- [Given information]:

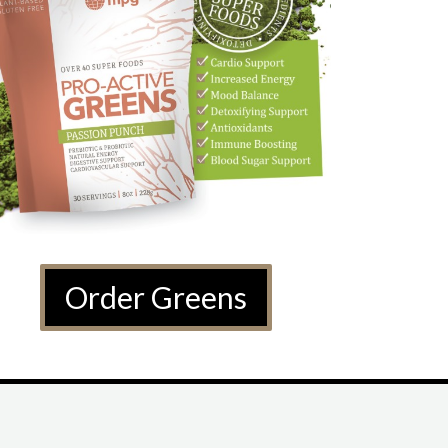
Order Greens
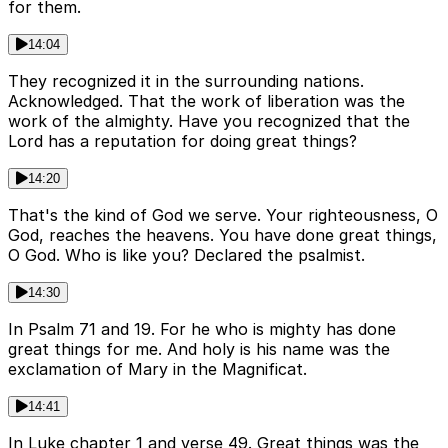
for them.
14:04
They recognized it in the surrounding nations.
Acknowledged. That the work of liberation was the
work of the almighty. Have you recognized that the
Lord has a reputation for doing great things?
14:20
That's the kind of God we serve. Your righteousness, O
God, reaches the heavens. You have done great things,
O God. Who is like you? Declared the psalmist.
14:30
In Psalm 71 and 19. For he who is mighty has done
great things for me. And holy is his name was the
exclamation of Mary in the Magnificat.
14:41
In Luke chapter 1 and verse 49. Great things was the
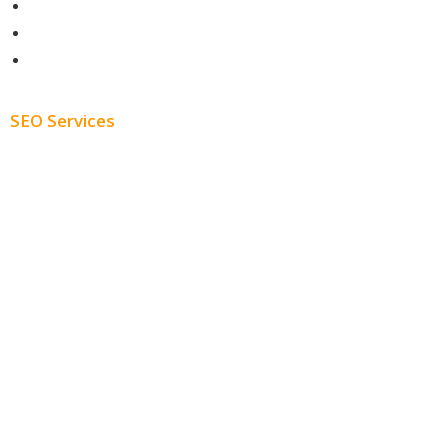
Contact
About
Blog
SEO Services
Free SEO AUDIT
White Label SEO
Monthly SEO Services
Local SEO
Professional SEO
SEO Services
SEO Pricing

- [Exercise directions]: Output the entries exactly and keep every picture out of them.

- [Output]:
Order Greens
for them.
14:04
They recognized it in the surrounding nations.
Acknowledged. That the work of liberation was the
work of the almighty. Have you recognized that the
Lord has a reputation for doing great things?
14:20
That's the kind of God we serve. Your righteousness, O
God, reaches the heavens. You have done great things,
O God. Who is like you? Declared the psalmist.
14:30
In Psalm 71 and 19. For he who is mighty has done
great things for me. And holy is his name was the
exclamation of Mary in the Magnificat.
14:41
In Luke chapter 1 and verse 49. Great things was the
Contact
About
Blog
SEO Services
Free SEO AUDIT
White Label SEO
Monthly SEO Services
Local SEO
Professional SEO
SEO Services
SEO Pricing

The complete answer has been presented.